By Cecilia Nasmith/Today’s Northumberland
November is Pathways to Net Zero month for the Northumberland Learning Connection, which is designating three Thursdays for a climate-change mini-series.
Three events – on Nov. 11, 18 and 25 – will feature nine distinguished speakers examining Financial Actions, Global Actions and Local Actions respectively.
And with an in-person option for the third session, this marks the first time since NLC’s 2019 AI series that programming has been available in anything other than an on-line format.
Sara Alvarado, Institute for Sustainable Finance Executive Director, will be featured Nov. 11with interviewer Karin Wells.
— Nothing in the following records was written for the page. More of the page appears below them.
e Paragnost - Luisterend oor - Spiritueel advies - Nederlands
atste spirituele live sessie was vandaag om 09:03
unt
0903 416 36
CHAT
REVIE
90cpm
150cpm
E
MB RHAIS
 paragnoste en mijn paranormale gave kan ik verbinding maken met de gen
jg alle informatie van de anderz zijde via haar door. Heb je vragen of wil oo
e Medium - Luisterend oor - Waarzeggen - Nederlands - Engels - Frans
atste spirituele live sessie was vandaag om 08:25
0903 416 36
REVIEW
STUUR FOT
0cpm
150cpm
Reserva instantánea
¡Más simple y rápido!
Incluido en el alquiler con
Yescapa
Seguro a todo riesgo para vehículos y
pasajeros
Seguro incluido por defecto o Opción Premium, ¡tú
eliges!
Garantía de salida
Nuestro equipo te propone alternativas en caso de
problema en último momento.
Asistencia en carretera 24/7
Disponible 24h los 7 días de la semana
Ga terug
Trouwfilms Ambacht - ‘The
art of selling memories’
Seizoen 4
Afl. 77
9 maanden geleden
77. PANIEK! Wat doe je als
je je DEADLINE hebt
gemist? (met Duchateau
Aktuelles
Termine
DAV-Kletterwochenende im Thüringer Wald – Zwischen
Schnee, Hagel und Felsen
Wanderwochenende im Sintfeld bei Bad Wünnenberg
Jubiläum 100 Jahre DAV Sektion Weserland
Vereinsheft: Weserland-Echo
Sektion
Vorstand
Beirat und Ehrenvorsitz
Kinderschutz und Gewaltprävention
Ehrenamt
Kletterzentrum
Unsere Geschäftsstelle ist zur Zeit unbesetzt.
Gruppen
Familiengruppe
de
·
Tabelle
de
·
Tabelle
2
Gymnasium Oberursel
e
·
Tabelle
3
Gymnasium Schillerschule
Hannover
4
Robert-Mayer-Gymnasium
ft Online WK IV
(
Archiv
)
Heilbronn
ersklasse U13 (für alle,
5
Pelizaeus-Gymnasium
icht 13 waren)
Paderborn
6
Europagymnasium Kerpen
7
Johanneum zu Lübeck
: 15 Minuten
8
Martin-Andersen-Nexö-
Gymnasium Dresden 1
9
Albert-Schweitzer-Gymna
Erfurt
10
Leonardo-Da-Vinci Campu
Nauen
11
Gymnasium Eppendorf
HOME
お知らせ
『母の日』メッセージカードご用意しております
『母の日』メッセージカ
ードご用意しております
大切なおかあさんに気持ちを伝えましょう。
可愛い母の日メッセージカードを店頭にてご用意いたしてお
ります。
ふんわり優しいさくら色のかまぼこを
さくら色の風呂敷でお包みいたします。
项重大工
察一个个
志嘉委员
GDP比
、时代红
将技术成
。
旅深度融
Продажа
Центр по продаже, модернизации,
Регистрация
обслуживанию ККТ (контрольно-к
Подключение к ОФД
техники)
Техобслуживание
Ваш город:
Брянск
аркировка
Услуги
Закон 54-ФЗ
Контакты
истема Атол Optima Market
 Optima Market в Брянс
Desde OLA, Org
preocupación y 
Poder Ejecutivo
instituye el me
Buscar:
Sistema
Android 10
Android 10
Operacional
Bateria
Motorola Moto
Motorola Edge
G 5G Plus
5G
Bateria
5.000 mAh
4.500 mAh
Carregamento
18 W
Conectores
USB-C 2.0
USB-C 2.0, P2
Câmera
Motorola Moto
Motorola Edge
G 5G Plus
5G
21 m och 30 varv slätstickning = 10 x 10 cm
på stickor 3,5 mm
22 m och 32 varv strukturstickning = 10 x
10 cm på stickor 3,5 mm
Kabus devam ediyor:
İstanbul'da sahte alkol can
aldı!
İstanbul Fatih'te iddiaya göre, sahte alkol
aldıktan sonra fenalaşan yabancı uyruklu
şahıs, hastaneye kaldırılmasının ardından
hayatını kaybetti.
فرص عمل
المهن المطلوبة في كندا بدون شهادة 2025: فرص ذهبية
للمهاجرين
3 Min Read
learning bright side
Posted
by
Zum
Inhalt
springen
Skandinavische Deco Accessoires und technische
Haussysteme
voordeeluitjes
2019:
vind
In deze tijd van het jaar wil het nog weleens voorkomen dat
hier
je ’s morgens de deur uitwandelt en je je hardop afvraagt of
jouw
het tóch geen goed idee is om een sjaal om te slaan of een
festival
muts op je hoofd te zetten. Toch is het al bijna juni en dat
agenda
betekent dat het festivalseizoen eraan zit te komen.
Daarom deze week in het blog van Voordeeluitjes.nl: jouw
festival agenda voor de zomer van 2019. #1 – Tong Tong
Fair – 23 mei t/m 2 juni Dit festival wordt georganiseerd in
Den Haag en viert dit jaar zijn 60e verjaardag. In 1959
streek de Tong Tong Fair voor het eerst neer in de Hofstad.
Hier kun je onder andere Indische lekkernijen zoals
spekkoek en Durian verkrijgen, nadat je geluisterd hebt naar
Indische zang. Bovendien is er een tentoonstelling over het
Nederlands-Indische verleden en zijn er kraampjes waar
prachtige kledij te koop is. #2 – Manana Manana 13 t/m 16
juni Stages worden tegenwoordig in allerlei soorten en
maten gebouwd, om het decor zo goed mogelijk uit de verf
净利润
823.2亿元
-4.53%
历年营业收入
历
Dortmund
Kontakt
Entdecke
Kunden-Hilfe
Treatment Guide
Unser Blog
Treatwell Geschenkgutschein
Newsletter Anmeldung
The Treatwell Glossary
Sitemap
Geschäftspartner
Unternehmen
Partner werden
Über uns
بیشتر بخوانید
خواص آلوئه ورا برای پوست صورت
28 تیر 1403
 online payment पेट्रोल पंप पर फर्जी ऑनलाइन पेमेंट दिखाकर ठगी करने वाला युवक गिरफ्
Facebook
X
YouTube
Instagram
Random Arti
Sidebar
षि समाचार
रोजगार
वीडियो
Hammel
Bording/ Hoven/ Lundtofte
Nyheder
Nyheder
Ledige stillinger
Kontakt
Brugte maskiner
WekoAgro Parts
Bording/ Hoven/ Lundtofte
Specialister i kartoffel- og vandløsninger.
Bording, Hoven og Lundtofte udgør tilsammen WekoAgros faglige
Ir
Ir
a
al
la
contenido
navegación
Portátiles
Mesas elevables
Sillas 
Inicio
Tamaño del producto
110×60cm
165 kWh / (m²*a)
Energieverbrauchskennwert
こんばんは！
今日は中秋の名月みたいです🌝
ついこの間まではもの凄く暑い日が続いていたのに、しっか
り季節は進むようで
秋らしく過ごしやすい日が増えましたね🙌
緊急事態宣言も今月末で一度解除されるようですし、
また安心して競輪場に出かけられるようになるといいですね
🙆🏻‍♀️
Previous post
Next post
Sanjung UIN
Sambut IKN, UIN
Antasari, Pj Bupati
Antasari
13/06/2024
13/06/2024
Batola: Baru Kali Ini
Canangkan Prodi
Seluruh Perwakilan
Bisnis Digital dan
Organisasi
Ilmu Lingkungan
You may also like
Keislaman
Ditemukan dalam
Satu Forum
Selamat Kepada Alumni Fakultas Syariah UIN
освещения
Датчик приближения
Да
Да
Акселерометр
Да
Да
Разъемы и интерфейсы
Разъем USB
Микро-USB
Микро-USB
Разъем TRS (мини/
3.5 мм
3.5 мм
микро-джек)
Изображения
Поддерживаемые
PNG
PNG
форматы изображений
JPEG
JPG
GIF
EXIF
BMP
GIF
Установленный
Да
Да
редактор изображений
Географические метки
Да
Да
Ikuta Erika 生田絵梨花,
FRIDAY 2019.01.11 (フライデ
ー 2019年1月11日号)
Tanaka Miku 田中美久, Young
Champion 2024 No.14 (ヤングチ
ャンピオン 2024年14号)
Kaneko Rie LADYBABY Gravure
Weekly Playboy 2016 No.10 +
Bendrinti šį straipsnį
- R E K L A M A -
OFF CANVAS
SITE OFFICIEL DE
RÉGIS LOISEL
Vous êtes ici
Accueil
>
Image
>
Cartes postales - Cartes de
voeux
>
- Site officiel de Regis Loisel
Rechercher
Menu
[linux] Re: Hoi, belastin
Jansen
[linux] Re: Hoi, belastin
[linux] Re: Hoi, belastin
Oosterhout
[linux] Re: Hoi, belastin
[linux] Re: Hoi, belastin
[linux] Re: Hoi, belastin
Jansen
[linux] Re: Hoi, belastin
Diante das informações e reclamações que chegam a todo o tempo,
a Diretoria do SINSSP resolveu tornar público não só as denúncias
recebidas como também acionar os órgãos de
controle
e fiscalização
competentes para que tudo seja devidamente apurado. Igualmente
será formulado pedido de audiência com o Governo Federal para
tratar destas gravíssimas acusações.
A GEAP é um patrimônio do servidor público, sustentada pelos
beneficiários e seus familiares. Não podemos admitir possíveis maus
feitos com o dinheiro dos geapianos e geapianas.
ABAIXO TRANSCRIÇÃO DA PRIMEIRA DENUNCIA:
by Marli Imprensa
Alvarado, who holds an MBA from the Edinburgh Business School and has attended executive programs at Harvard Business School, will look at Financial Actions to help achieve the Net Zero goal.
The other two sessions both feature panels of three experts as well as a noted moderator.
The Nov. 18 Global Actions panel is moderated by global climate policy expert Diana Fox Carney, who sits on the Advisory Board of the growth equity fund BeyondNetZero and Canadian agtech company Terramera.
Carney’s panelists are:
Catherine Abreu – Founder and executive director of Destination Zero, a new organization focused on climate action and the global energy transition, and former Executive Director of Climate Action Network Canada.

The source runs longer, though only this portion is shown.